At the 2026 World Economic Forum in Davos, Switzerland, discussions have increasingly focused on the tension between the cryptocurrency industry and traditional banking institutions. This comes in light of ongoing lobbying efforts regarding the CLARITY Act, a pending bill in the U.S. Senate aimed at clarifying the regulatory framework for the crypto market.

During a CNBC interview, Brian Armstrong, CEO of Coinbase, expressed his commitment to advocating for a more favorable regulatory environment for cryptocurrency users. He accused banking lobbyists of trying to stifle competition by limiting the growth of crypto companies like Coinbase. “Their lobbying arms and their trade groups are coming in and trying to ban their competition,” Armstrong stated, emphasizing that healthy market competition should not be curtailed.

Despite these tensions, Armstrong revealed that Coinbase collaborates with five of the world’s top 20 banks to provide essential crypto infrastructure services, suggesting that the commercial sector of these banks perceives opportunity in the evolving financial landscape.

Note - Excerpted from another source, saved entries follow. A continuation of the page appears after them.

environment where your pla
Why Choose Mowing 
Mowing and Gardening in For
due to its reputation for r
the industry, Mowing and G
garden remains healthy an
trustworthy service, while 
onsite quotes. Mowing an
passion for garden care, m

Last week, Coinbase withdrew its support for the CLARITY Act after legal concerns regarding a draft version of the bill. Shortly thereafter, the Senate Banking Committee postponed the bill’s markup. Armstrong articulated the position of Coinbase by stating on social media, “We’d rather have no bill than a bad bill. Hopefully, we can all get to a better draft.”

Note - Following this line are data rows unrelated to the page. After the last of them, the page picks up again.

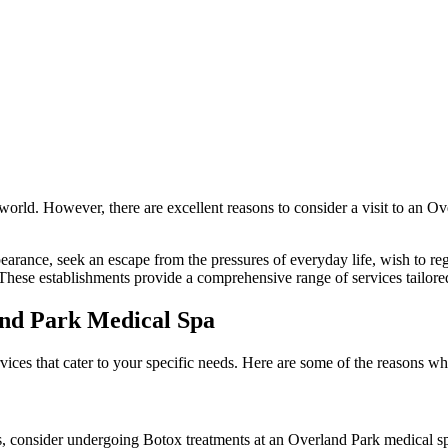
world. However, there are excellent reasons to consider a visit to an Ov
rance, seek an escape from the pressures of everyday life, wish to reg
 These establishments provide a comprehensive range of services tailore
and Park Medical Spa
rvices that cater to your specific needs. Here are some of the reasons w
es, consider undergoing Botox treatments at an Overland Park medical s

The CLARITY Act aims to resolve ambiguities in the regulatory framework governing various crypto assets, distinguishing between commodities and traditional securities, thereby allowing the Commodity Futures Trading Commission (CFTC) and the Securities and Exchange Commission (SEC) to tackle their respective regulatory concerns independently. The bill also addresses protections for non-custodial developers—those who write code but do not operate financial services—an issue that has gained prominence in the wake of punitive actions against developers linked to privacy-focused platforms.

Historically, the crypto industry sought regulatory clarity during the Biden administration but faced challenges under SEC Chair Gary Gensler. Gensler’s stance was that the regulatory framework was adequate, albeit unwelcomed by the crypto sector, which largely viewed assets beyond Bitcoin as unregistered securities. This led to numerous enforcement actions, although many cases have been resolved since the new administration took charge.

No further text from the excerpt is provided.